Beyond art-making, the gallery also helps the artists spend time together outside the studio, facilitating activities like White Sox games, visits to the Museum of Contemporary Art, and karaoke. DeMarco loves these activities (particularly the karaoke), and he and a couple of his fellow artists formed a band called Lightning Speed in which he plays bass and sings. Spending time together has helped these types of creative collaborations to happen organically.

Project Onward aims to connect its artists with others in the local art community, such as collectors and other art supporters. The gallery hosts events like exhibition openings to provide exposure and give the artists a chance to learn professional skills that go along with being an artist. Works for sale by Project Onward artists are listed on its website, alongside prices and artist profiles. Gomez explains that selling the artists’ work is an important aspect of its mission, and the proceeds are split 50-50. Exhibition openings typically happen on the third Friday of the month.
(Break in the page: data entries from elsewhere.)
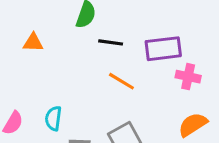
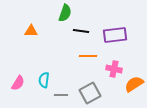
pink cross: (188, 77) -> (114, 69), moved
orange line: (121, 81) -> (88, 56), turned -30

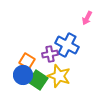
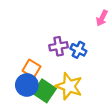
blue cross: (67, 45) -> (78, 50), size x0.6
purple cross: (50, 54) -> (59, 46), moved

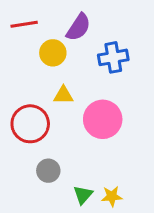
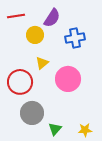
yellow triangle: (63, 95) -> (42, 63), turned -40
gray circle: (48, 171) -> (32, 113), size x1.5
yellow star: (112, 196) -> (85, 130), moved

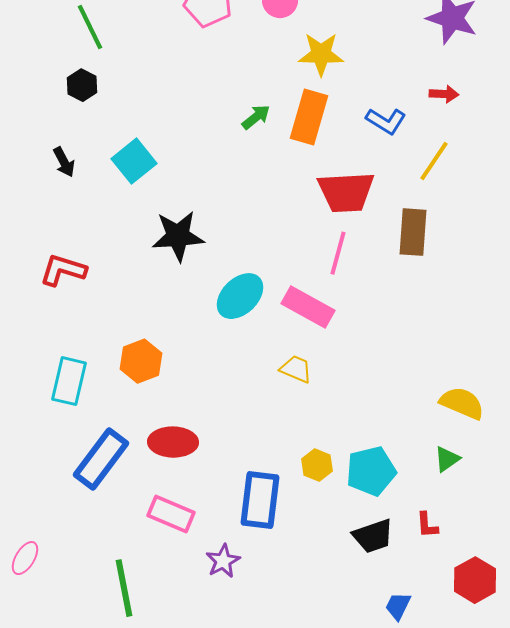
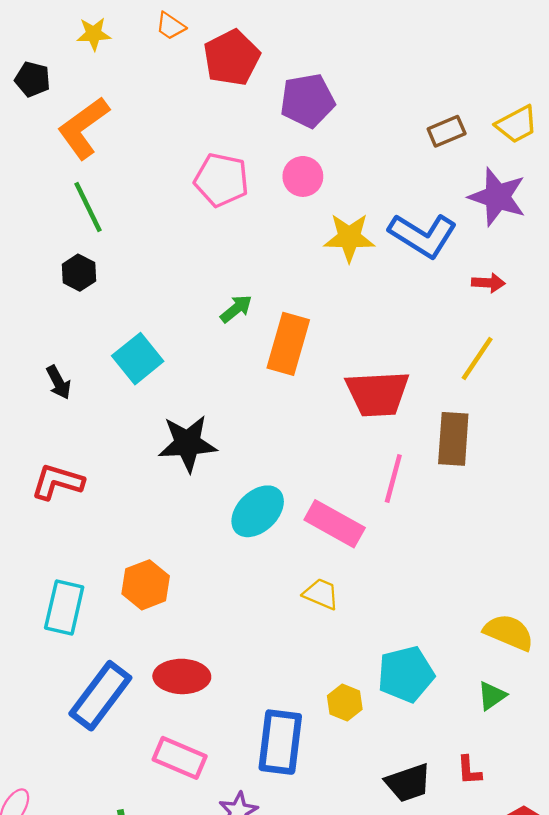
green arrow: (256, 117) -> (236, 309), moved
orange rectangle: (309, 117) -> (288, 344), moved
blue L-shape: (386, 121) -> (423, 235), moved, size x1.5
black arrow: (64, 162) -> (59, 382), moved
pink line: (338, 253) -> (393, 478), moved
cyan pentagon: (371, 471) -> (406, 674), moved

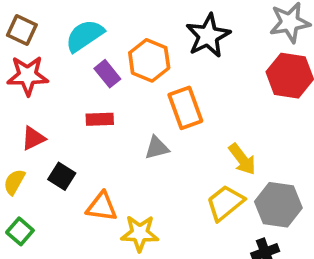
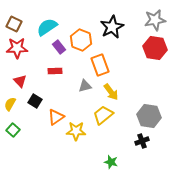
red triangle: (33, 138) -> (20, 81), turned -48
yellow arrow: (242, 159) -> (111, 92), moved
yellow trapezoid: (225, 203) -> (103, 115), moved
orange triangle: (102, 207) -> (56, 117), turned -42

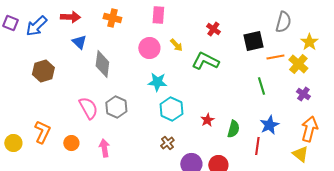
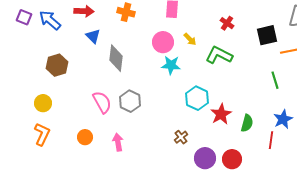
blue arrow: (36, 26) -> (50, 20), turned 85
cyan star: (157, 82) -> (171, 65), moved
cyan hexagon: (171, 109) -> (197, 98), moved
red star: (207, 120) -> (221, 114), size x1.5
orange L-shape: (42, 132) -> (42, 134), moved
yellow circle: (13, 143) -> (43, 103), moved

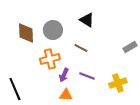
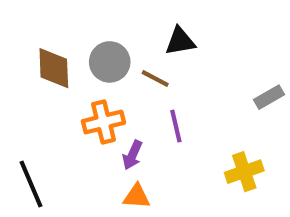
black triangle: (87, 20) -> (180, 41), turned -42
brown line: (81, 48) -> (155, 78), moved
purple line: (87, 76) -> (176, 126), moved, turned 56

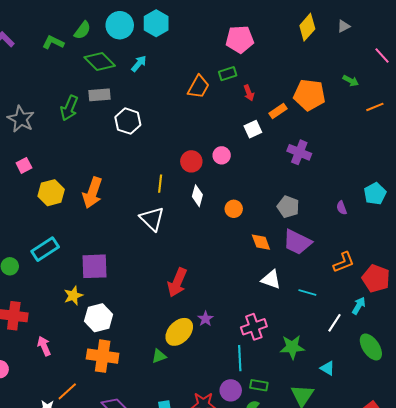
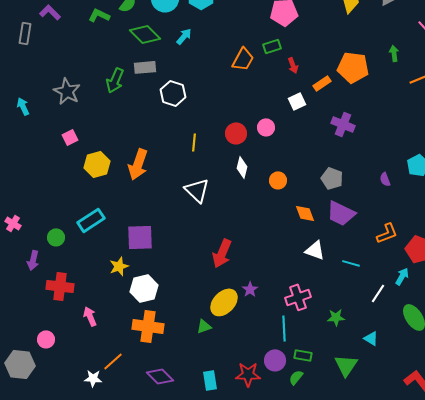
green arrow: (351, 81) -> (394, 53), turned -126
yellow line: (160, 184) -> (194, 142), moved
green star: (292, 347) -> (336, 317), size x0.7

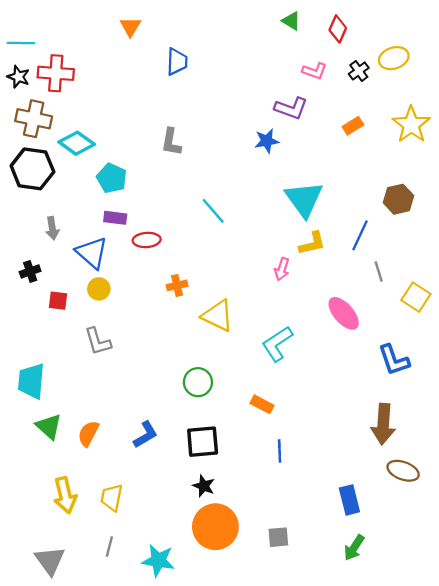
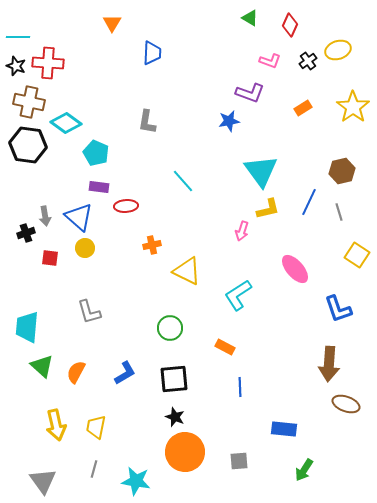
gray arrow: (52, 228) -> (45, 216), moved
gray line: (379, 271) -> (339, 212), moved
gray L-shape: (98, 341) -> (89, 312), moved
blue rectangle: (349, 500) -> (284, 429), moved, turned -70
Artists at Project Onward make it clear how deeply valuable this intentional community-building has been for them as artists and as individuals fighting against the isolation that folks with disabilities experience in a world that often fails to accommodate — or acknowledge —their needs and challenges.

Project Onward supplies artistic resources for adults with disabilities, but it provides more than that: It’s a true family of individuals who have bonded through their creativity and the sharing of ideas, whose community and collaboration could offer a lesson to everyone engaged in artistic pursuits.